Problem to work on: Give the number of lines in the records below that contain the word "content", and nothing more.

Supplied data:
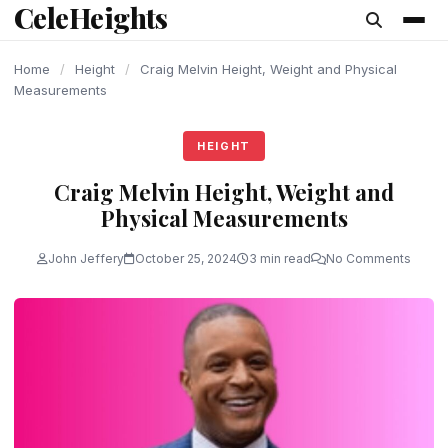
CeleHeights
content
Home
/
Height
/
Craig Melvin Height, Weight and Physical
Measurements
HEIGHT
Craig Melvin Height, Weight and
Physical Measurements
John Jeffery
October 25, 2024
3 min read
No Comments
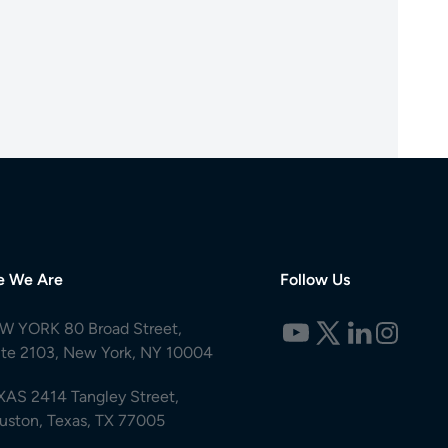
e We Are
Follow Us
W YORK 80 Broad Street,
ite 2103, New York, NY 10004
XAS 2414 Tangley Street,
uston, Texas, TX 77005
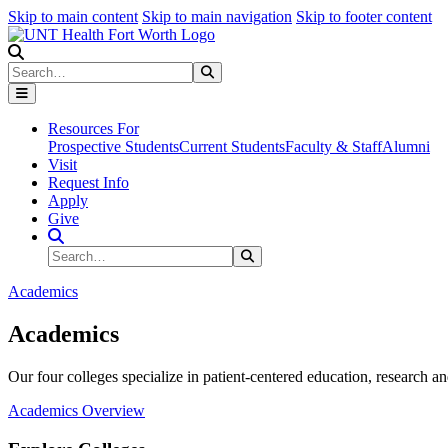
Skip to main content
Skip to main navigation
Skip to footer content
Search
Search
Submit Search
Resources For
Prospective Students
Current Students
Faculty & Staff
Alumni
Visit
Request Info
Apply
Give
Search Site
Search
Submit Search
Academics
Academics
Our four colleges specialize in patient-centered education, research an
Academics Overview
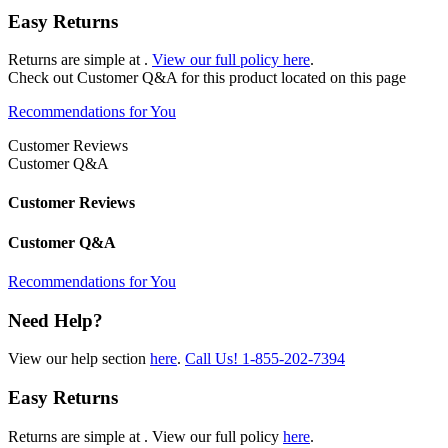
Easy Returns
Returns are simple at
.
View our full policy here
.
Check out
Customer Q&A
for this product located on this page
Recommendations for You
Customer Reviews
Customer Q&A
Customer Reviews
Customer Q&A
Recommendations for You
Need Help?
View our help section
here
.
Call Us!
1-855-202-7394
Easy Returns
Returns are simple at
. View our full policy
here
.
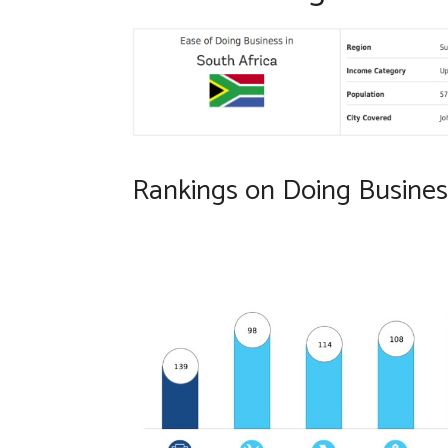
Rankings on Doing Business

Solution to the exercise: 3